Newport midfielder Jose Gonzalez was first-team all-state in 2017. (NW Sports Photography)
Newport midfielder Jose Gonzalez was first-team all-state in 2017. (NW Sports Photography)

Newport boys soccer has come a long way from being a co-ed program in 2010 to back-to-back Class 4A championships in 2016 and 2017.

The school didn’t have a soccer team until 1999, and the Cubs didn’t even win a playoff game until their consecutive runs to the title. In a short time, soccer has become a big part of Newport’s fabric, supported by a youth program that boasts 450 players from U-6 to U-14.

“The culture here has definitely changed,” coach Ollie Richardson said. “I just see the interest level growing. There are less kids playing football, and even baseball and softball, so they can play soccer.”

The Cubs have been riding high on their recent success, but now they will find out if they have what it takes to reload and remain among the state’s elite.
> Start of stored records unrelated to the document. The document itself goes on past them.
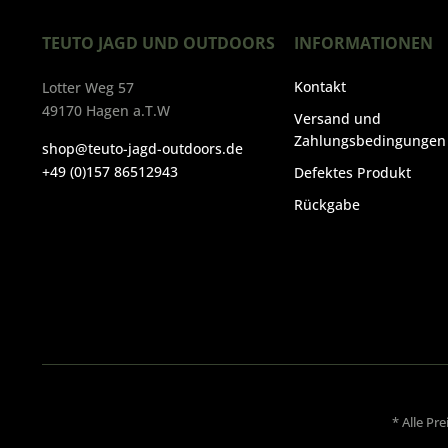
TEUTO JAGD UND OUTDOORS
INFORMATIONEN
Kontakt
Lotter Weg 57
49170 Hagen a.T.W
Versand und
Zahlungsbedingungen
shop@teuto-jagd-outdoors.de
+49 (0)157 86512943
Defektes Produkt
Rückgabe
* Alle Pr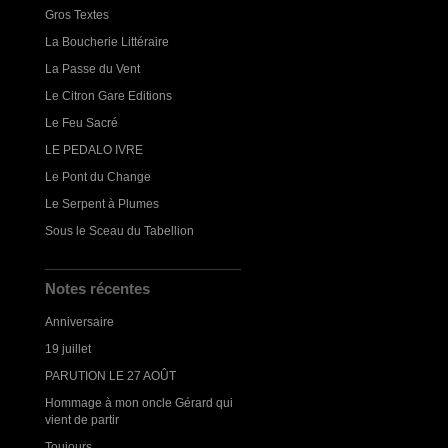
Gros Textes
La Boucherie Littéraire
La Passe du Vent
Le Citron Gare Editions
Le Feu Sacré
LE PEDALO IVRE
Le Pont du Change
Le Serpent à Plumes
Sous le Sceau du Tabellion
Notes récentes
Anniversaire
19 juillet
PARUTION LE 27 AOÛT
Hommage à mon oncle Gérard qui
vient de partir
Toujours...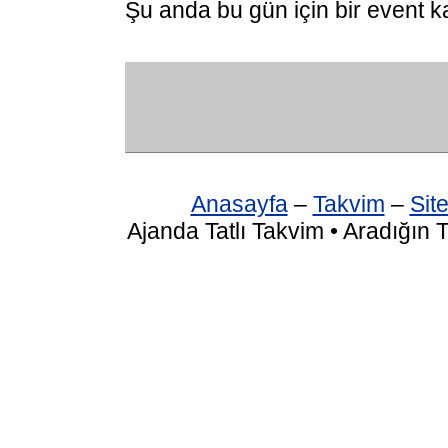
Şu anda bu gün için bir event k
Anasayfa
–
Takvim
–
Site
Ajanda Tatlı Takvim • Aradığın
After graduating all but four starters, the depth of the program faces the ultimate test.

“I’ve got some really good pieces down the middle of the field,” Richardson said. “It’s all about getting those other chess pieces on the board that can perform the way we need them to.”

Newport will need to be at the top of its game to contend in the tough Oregon West Conference. The field not only includes Stayton – runner-up in three of the last four seasons – but two-time reigning Class 5A champion Woodburn, which has dropped down one classification.

“When we get out of our league, we’re going to know who the best teams in the state are,” Richardson said.

Newport (1-1) plays host to Stayton (1-0) on Thursday in a rematch of last year’s state final. The Cubs are home to face Woodburn (1-0) on Sept. 18 in a rare conference battle between two-time reigning state champions.

“When will you ever have back-to-back state champions from different classifications, all of the sudden be in the same league playing each other?” Richardson said. “It won’t happen. If it was football, it wouldn’t happen.”

Woodburn has dropped to Class 4A because the school’s other sports teams have struggled and the athletic program met OSAA criteria to play down. The boys soccer team is an exception.

“I’m not going to whine and complain about it,” Richardson said. “We’re going to go out and compete and try to beat them. If they’re not in the finals, it’ll be a huge upset. If they lose a league game, it’ll be a huge upset.”

Newport is building around two Class 4A first-team picks in senior midfielder Jose Gonzalez and senior goalkeeper Luis Reyes, both four-year starters. Much of the Cubs’ attack hinges on Gonzalez.

“He has the highest soccer IQ of any player I’ve ever coached. He’s really cerebral,” Richardson said. “His first touch, his ability to distribute, his ability to score, his speed with or without the ball, he kind of does it all.

“It’s just a matter of getting him to trust all his teammates. Once he does that, if we get to that point, it’s going to be impossible for us not to have a successful season.”

The Cubs need to replace three forwards who combined to score 35 goals last season. They have two speedy candidates in junior Juan Lopez and sophomore Oscar Jimenez.

Outside of Reyes and Gonzalez, the team’s other experience comes from senior midfielder Tryston Wolf, junior midfielder Alex Aparicio and senior defender Jorge Barrios.